Within the records below, filter for lines carrying the word "Group" and copy them.

══════════

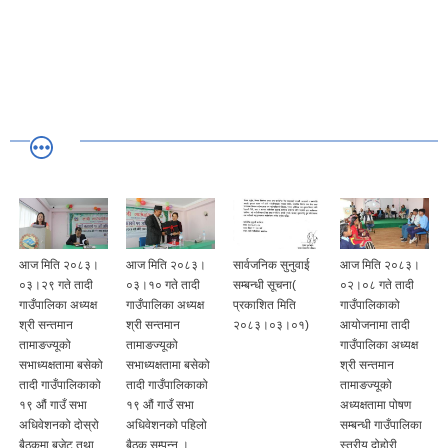
आज मिति २०८३।
आज मिति २०८३।
सार्वजनिक सुनुवाई
आज मिति २०८३।
०३।२९ गते तादी
०३।१० गते तादी
सम्बन्धी सूचना(
०२।०८ गते तादी
गाउँपालिका अध्यक्ष
गाउँपालिका अध्यक्ष
प्रकाशित मिति
गाउँपालिकाको
श्री सन्तमान
श्री सन्तमान
२०८३।०३।०१)
आयोजनामा तादी
तामाङज्यूको
तामाङज्यूको
गाउँपालिका अध्यक्ष
सभाध्यक्षतामा बसेको
सभाध्यक्षतामा बसेको
श्री सन्तमान
तादी गाउँपालिकाको
तादी गाउँपालिकाको
तामाङज्यूको
१९ औं गाउँ सभा
१९ औं गाउँ सभा
अध्यक्षतामा पोषण
अधिवेशनको दोस्रो
अधिवेशनको पहिलो
सम्बन्धी गाउँपालिका
बैठकमा बजेट तथा
बैठक सम्पन्न ।
स्तरीय दोहोरी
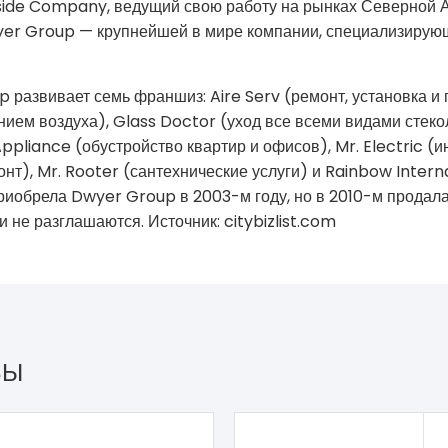
side Company, ведущий свою работу на рынках Северной А
er Group — крупнейшей в мире компании, специализирующ
развивает семь франшиз: Aire Serv (ремонт, установка и п
ием воздуха), Glass Doctor (уход все всеми видами стек
pliance (обустройство квартир и офисов), Mr. Electric (
нт), Mr. Rooter (сантехнические услуги) и Rainbow Intern
иобрела Dwyer Group в 2003-м году, но в 2010-м продала
не разглашаются. Источник: citybizlist.com
ЗЫ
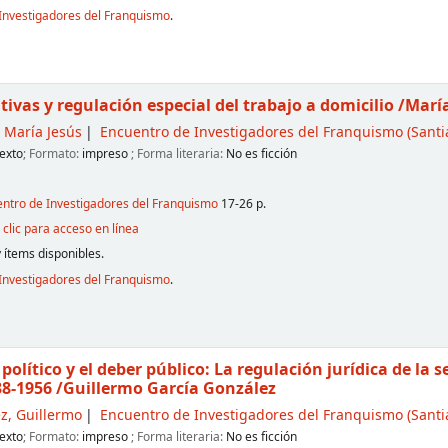
Investigadores del Franquismo
.
ativas y regulación especial del trabajo a domicilio
/Marí
 María Jesús
Encuentro de Investigadores del Franquismo
(Santi
exto
; Formato:
impreso
; Forma literaria:
No es ficción
entro de Investigadores del Franquismo
17-26 p.
clic para acceso en línea
 ítems disponibles.
Investigadores del Franquismo
.
 político y el deber público: La regulación jurídica de la 
38-1956
/Guillermo García González
z, Guillermo
Encuentro de Investigadores del Franquismo
(Santi
exto
; Formato:
impreso
; Forma literaria:
No es ficción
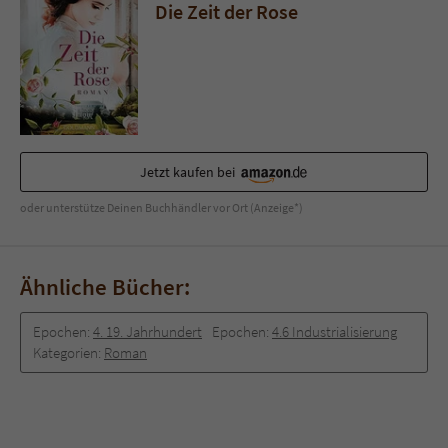
Sicherheitscode des Kontaktformulars zu
Die Zeit der Rose
überprüfen.
Jetzt kaufen bei
oder unterstütze Deinen Buchhändler vor Ort (Anzeige*)
Ähnliche Bücher:
Epochen:
4. 19. Jahrhundert
Epochen:
4.6 Industrialisierung
Kategorien:
Roman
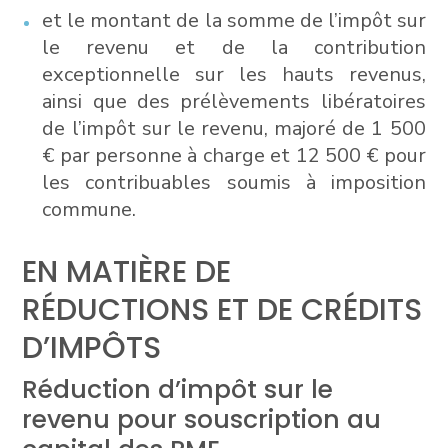
et le montant de la somme de l’impôt sur
le revenu et de la contribution
exceptionnelle sur les hauts revenus,
ainsi que des prélèvements libératoires
de l’impôt sur le revenu, majoré de 1 500
€ par personne à charge et 12 500 € pour
les contribuables soumis à imposition
commune.
EN MATIÈRE DE
RÉDUCTIONS ET DE CRÉDITS
D’IMPÔTS
Réduction d’impôt sur le
revenu pour souscription au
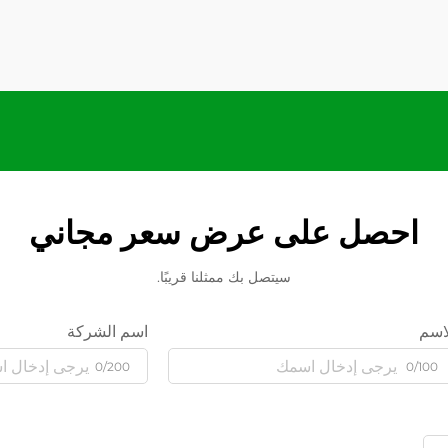
احصل على عرض سعر مجاني
سيتصل بك ممثلنا قريبًا.
اسم
اسم الشركة
0/200
0/100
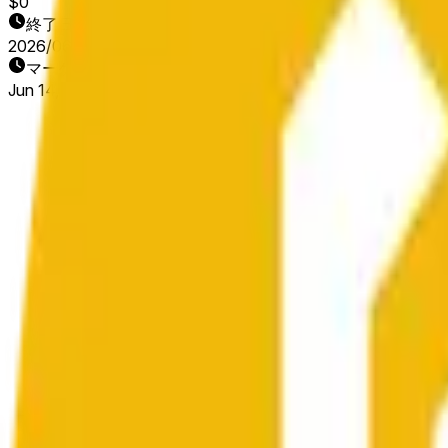
$0
終了日
2026/06/15
マーケット開始日
Jun 14, 2026, 12:34 PM ET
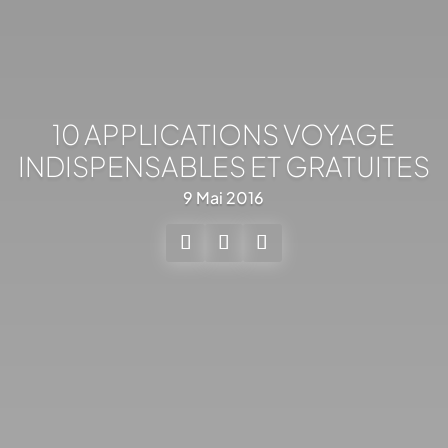
10 APPLICATIONS VOYAGE
INDISPENSABLES ET GRATUITES
9 Mai 2016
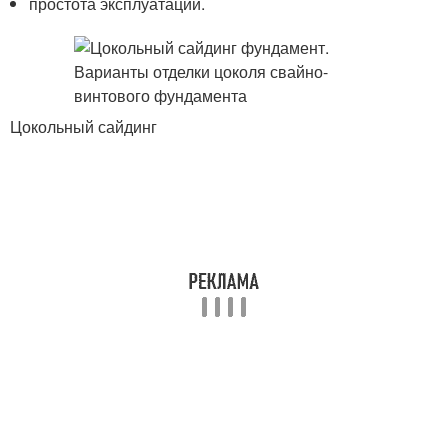
простота эксплуатации.
Цокольный сайдинг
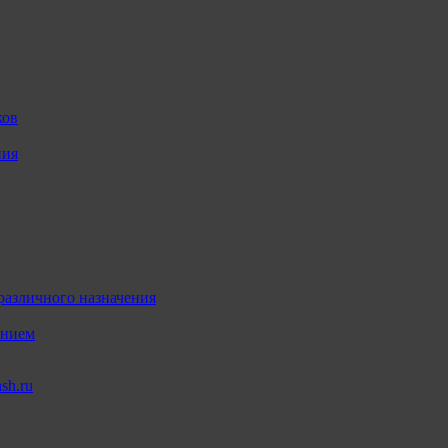
ков
ния
различного назначения
ением
sh.ru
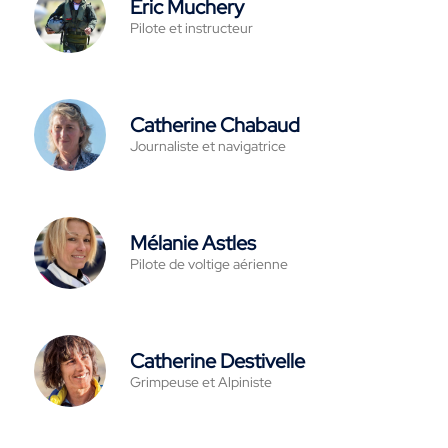
Eric Muchery
Pilote et instructeur
Catherine Chabaud
Journaliste et navigatrice
Mélanie Astles
Pilote de voltige aérienne
Catherine Destivelle
Grimpeuse et Alpiniste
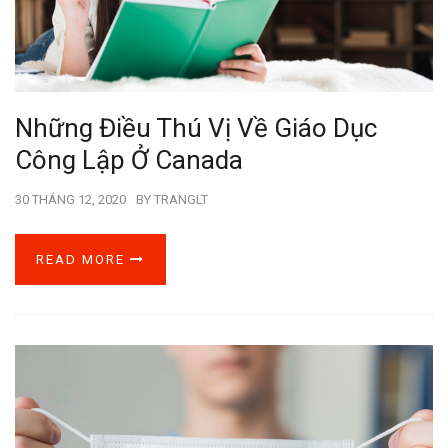
Những Điều Thú Vị Về Giáo Dục
Công Lập Ở Canada
30 THÁNG 12, 2020
BY
TRANGLT
READ MORE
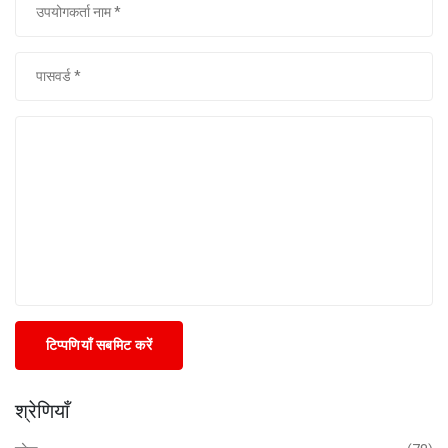
टिप्पणियाँ सबमिट करें
श्रेणियाँ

══════════

→ **Written reply**:
er Group — крупнейшей в мире компании, специализирующ
иобрела Dwyer Group в 2003-м году, но в 2010-м продала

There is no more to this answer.